In affluent societies, obesity has become a major health problem and the weight-loss industry is a multi-billion dollar one. Treatments for obesity include the administering of appetite suppressants, psychotherapy, dietary counselling and even surgical procedures. But the most effective treatments remain simple and inexpensive ones – exercise and modification of dietary habits whereby caloric intake is typically reduced. Nonetheless, these are treatments many people have difficulty applying.
            Once King Pasenadi went to the Buddha bloated and breathing in a laboured manner as a result of having eaten yet another enormous meal. Seeing this, the Buddha said: ‘When a person is mindful and thus knows moderation in eating, his ailments diminish, he ages gently and he protects his life.’ The king got the hint and asked his nephew to repeat these words to him whenever he was taking his meals. As a result, the king gradually reduced his food intake, lost weight and regained his slim figure (S.I,81-2).
            In affluent societies, few people eat to ease hunger as they eat so much and so often that they rarely actually feel hungry. Food is widely and easily available so we eat on impulse, out of boredom, in response to advertising, for fun, to experience supposedly new or unusual flavours or just ‘to tempt the taste buds’ as some advertisements put it. At the time the food is actually consumed, we are often distracted, eating mechanically and hardly noticing what we are doing. As a result, many of us worry about our weight when we are not eating while hardly noticing it when we are actually eating. This can lead to being over-weight or obese.
            The value of the Buddha’s advice to King Pasenadi – to eat with mindfulness (sati) – is only beginning to be recognised by dieticians and weight-loss experts. Eating mindfully helps turn a habituated behaviour into a conscious one, where the possibility of choice is increased. It allows us to pause for a moment, think about and be aware of what we are about to do and why, and often this is enough to bring about a change in behaviour.
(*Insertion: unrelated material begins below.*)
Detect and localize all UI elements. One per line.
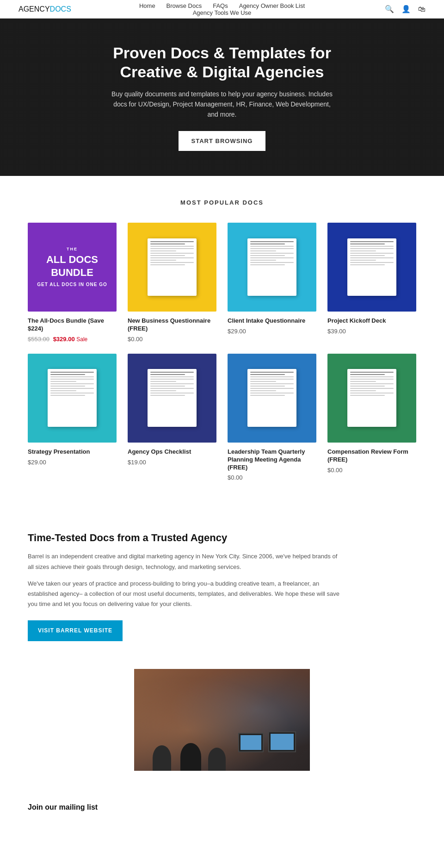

            Mindfulness can also allow us to see the urge to eat as it arises and then just watch it with detachment rather than giving in to it. The regular practice of mindfulness of breathing will make it more likely that we will remember to be mindful before and while eating. Something else that can be helpful is to occasionally practise what can be called ‘eating meditation’ – eating alone and without haste, focused fully on what we are doing, being aware of the taste of each mouthful, chewing it fully, swallowing it completely before taking the next mouthful, etc. When supplemented with regular exercise and a well-balanced diet, mindful eating is a natural, gentle and effective way to maintain a healthy body weight.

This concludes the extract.